# fav line?



## ohihunter2014 (Feb 19, 2017)

what do you guys like the most for a steelhead setup? I know i should use a leader and thinking about using braid. maybe fireline or PP. what colors best for the rivers?


----------



## 1MoreKast (Mar 15, 2008)

Page 5 and 6 on Newbie Thread will give you some food for thought. 10lb-12lb Mono of your choice to get you started is good in quick response.


----------



## hailtothethief (Jan 18, 2017)

all you need is 6 pound line. 4 pound if you reduce your drag.


----------



## snagless-1 (Oct 26, 2014)

A 8 to 10 foot noodle rod with 8 pound trilene mono,with a vanish leader 4-6 #if light bite 6-8#,a good reel with a smooth drag.


----------



## nooffseason (Nov 15, 2008)

hailtothethief said:


> all you need is 6 pound line. 4 pound if you reduce your drag.


Really? He's asking about mainline, not leader tippet. You spool up with 4 lb mainline for steelhead? What happens when you snag?


----------



## bumpus (Jan 17, 2015)

I use 4 pound seagaur red label for mainline on a 10.5 foot st Croix triumph ultralight


----------



## missionfishin (Sep 21, 2011)

I use hi vis yellow fireline. It floats and is easy to mend.


----------



## ohihunter2014 (Feb 19, 2017)

nooffseason said:


> Really? He's asking about mainline, not leader tippet. You spool up with 4 lb mainline for steelhead? What happens when you snag?

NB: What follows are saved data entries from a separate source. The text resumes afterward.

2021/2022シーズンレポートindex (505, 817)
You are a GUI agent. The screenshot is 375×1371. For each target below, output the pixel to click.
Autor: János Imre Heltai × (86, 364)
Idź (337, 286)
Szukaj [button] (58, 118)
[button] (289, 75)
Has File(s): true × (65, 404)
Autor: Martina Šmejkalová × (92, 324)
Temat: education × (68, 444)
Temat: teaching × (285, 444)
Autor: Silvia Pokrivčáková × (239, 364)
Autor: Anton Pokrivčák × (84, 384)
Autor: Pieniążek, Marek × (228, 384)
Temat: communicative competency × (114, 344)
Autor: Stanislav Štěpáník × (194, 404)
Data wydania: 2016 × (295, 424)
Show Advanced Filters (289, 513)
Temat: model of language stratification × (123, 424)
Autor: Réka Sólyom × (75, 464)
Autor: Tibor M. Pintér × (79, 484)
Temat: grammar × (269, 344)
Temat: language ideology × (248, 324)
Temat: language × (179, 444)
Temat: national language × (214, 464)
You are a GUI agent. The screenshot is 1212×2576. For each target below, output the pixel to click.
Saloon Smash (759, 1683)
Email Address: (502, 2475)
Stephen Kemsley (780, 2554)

yep need a mainline. I was thinking the power pro hi viz yellow with a longer flor leader would help me see my line better but want to make sure its the right thing to do. I can get fireline for $8 12 or 14lbs test but if something else is better ill go with that.


----------



## bwarrenuk (Jan 4, 2015)

Blood run 12 or 15 lb


----------



## hailtothethief (Jan 18, 2017)

nooffseason said:


> Really? He's asking about mainline, not leader tippet. You spool up with 4 lb mainline for steelhead? What happens when you snag?

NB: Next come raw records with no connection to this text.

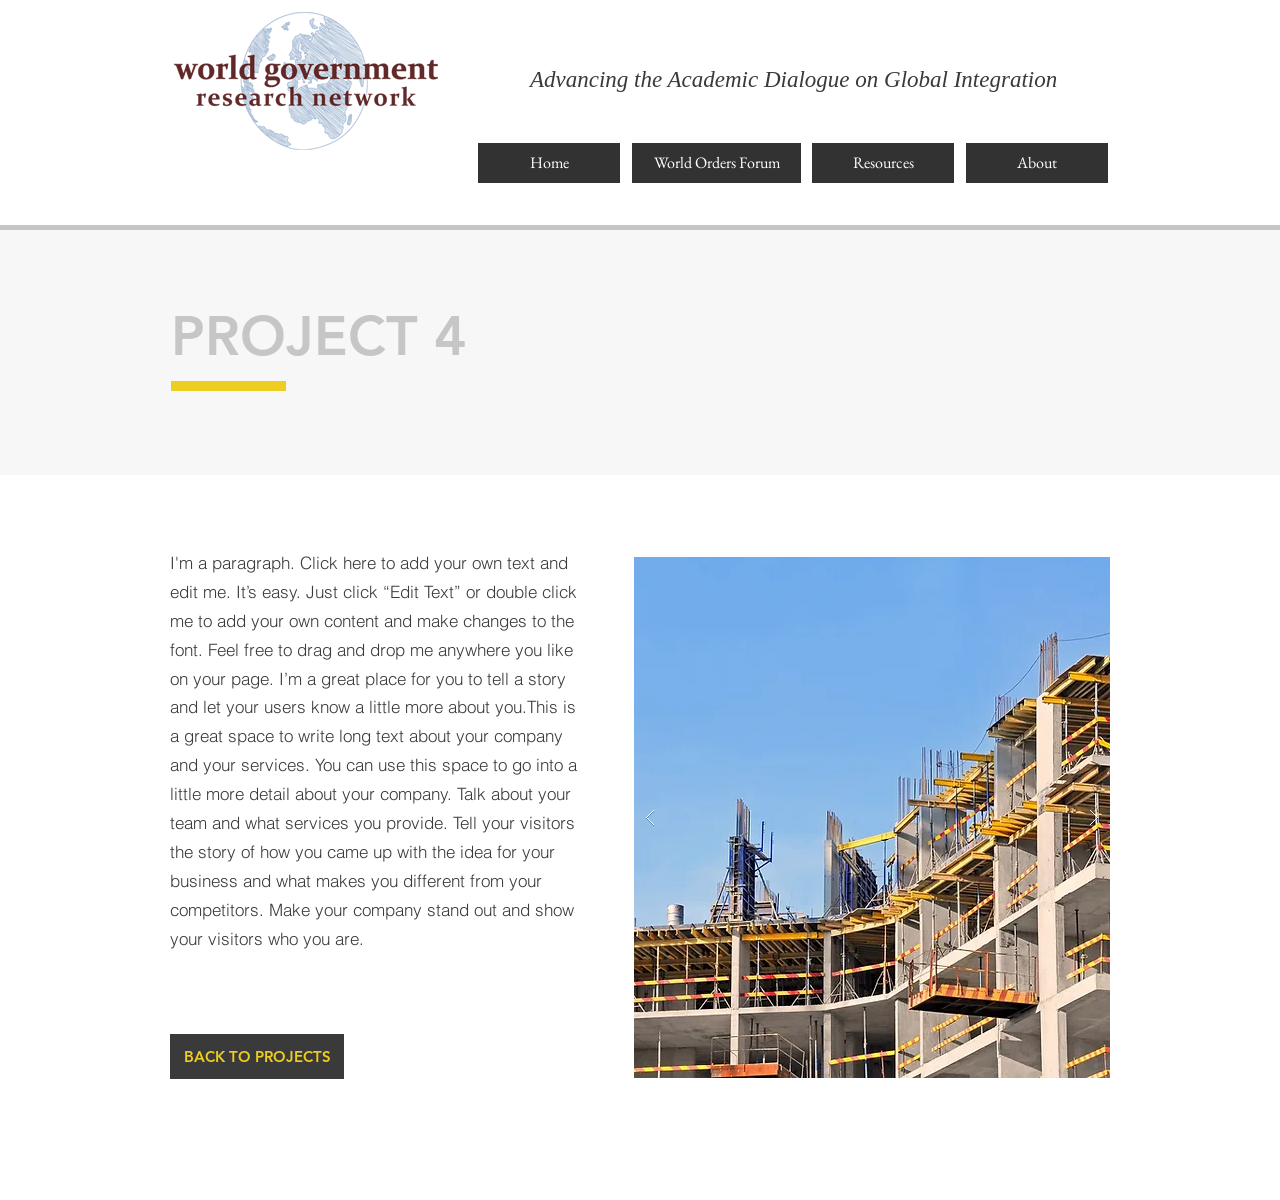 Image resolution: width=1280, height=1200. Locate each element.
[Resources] (883, 163)
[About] (1037, 163)
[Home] (549, 163)
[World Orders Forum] (716, 163)
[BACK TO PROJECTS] (257, 1056)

I use 12 lb trilene mainline with about a 20 foot piece of 6 pound trilene leader low vis green.

Once spring gets here with the clear water ill roll with 4 lb main no leader. When i get snagged i have a bead 3 inches above the hook. I pull break off the hook at the bead if i cant pop the snag loose.


----------



## nooffseason (Nov 15, 2008)

Two people now suggest 4 lb mainline. I just don't see the point. Sounds like lost fish, exhausted fish, and snags that break at any weak point in the line leaving unnecessary lengths of line in the river. Maybe I'm nuts, who knows


----------



## ohihunter2014 (Feb 19, 2017)

im surprised no one said braid cause of the strength for snags.


----------



## bumpus (Jan 17, 2015)

nooffseason said:


> Two people now suggest 4 lb mainline. I just don't see the point. Sounds like lost fish, exhausted fish, and snags that break at any weak point in the line leaving unnecessary lengths of line in the river. Maybe I'm nuts, who knows


I run 4 pound because I can get away with it I lose a few jigs every year but I make my own so it not a big deal the exhausted fish part I haven't seen much of but with the rod i use if the fights taking to long I can tighten my drag and end things pretty quick


----------



## laynhardwood (Dec 27, 2009)

4lb mainline lol  no thanks. I also don't like braid for steelhead fishing. Just use some 8-10lb mono and go and catch some fish man


----------



## kayak1979 (Jul 13, 2014)

8 lb berkley Crystal braid. Then about a 12 to 14" fluoro leader.


----------



## steelhead sniper 860 (Nov 6, 2013)

Used to run 8Lb green color spiderwire mono, its Cheap and strong, casts good, found at Walmart for $4-5 for 220yards. Would run it straight from the reel to the hook no leader caught plenty of fish with it, in clear water even. Sometimes I'll use it as a tippet for my centerpin also.


----------



## devildave (Sep 20, 2014)

Mono all day man...Braid is strong but freeze's up in cold weather... Terrible...Frozen rope


----------



## ohihunter2014 (Feb 19, 2017)

I got 10lbs suffix highviz mono for a good price. Running that with maybe a 6lbs floro leader. if I can ever shake this cold and find me a rod I'll be out to try it.


----------



## fishfarmer (Dec 24, 2008)

Siglon or Raven 6-8 lb with fluorocarbon leader


----------



## Osmerus (Dec 5, 2012)

Damyl Tectan 8lb main line and a 6 pound Seaguar Fluorocarbon leader.


----------



## TRIPLE-J (Sep 18, 2006)

8 pound ande mono with a microswivel and about a 4 foot, 6 pound test leader...is all I use, even when trolling for steel in the rivers...sometimes switch the mainline to 10 pound test while trolling if using small inline planers


----------